• [Task to carry out]: Taking the line containing "Công ty cổ phầ" as the first and the last line of the entries as the end, reproduce every line between them exactly, including both.

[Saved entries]
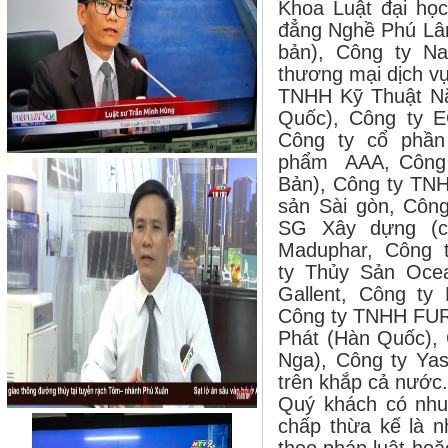
Khoa Luật đại h
đẳng Nghề Phú Lâm
bản), Công ty N
thương mại dịch v
TNHH Kỹ Thuật N
Quốc), Công ty 
Công ty cổ phầ
phẩm AAA, Công 
Bản), Công ty TN
sản Sài gòn, Côn
SG Xây dựng (c
Maduphar, Công 
ty Thủy Sản Ocea
Gallent, Công t
Công ty TNHH FU
Phát (Hàn Quốc),
Nga), Công ty Ya
trên khắp cả nước.
Quý khách có nhu 
chấp thừa kế là n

• [Result for this task]:
Công ty cổ phầ
phẩm AAA, Công 
Bản), Công ty TN
sản Sài gòn, Côn
SG Xây dựng (c
Maduphar, Công 
ty Thủy Sản Ocea
Gallent, Công t
Công ty TNHH FU
Phát (Hàn Quốc),
Nga), Công ty Ya
trên khắp cả nước.
Quý khách có nhu 
chấp thừa kế là n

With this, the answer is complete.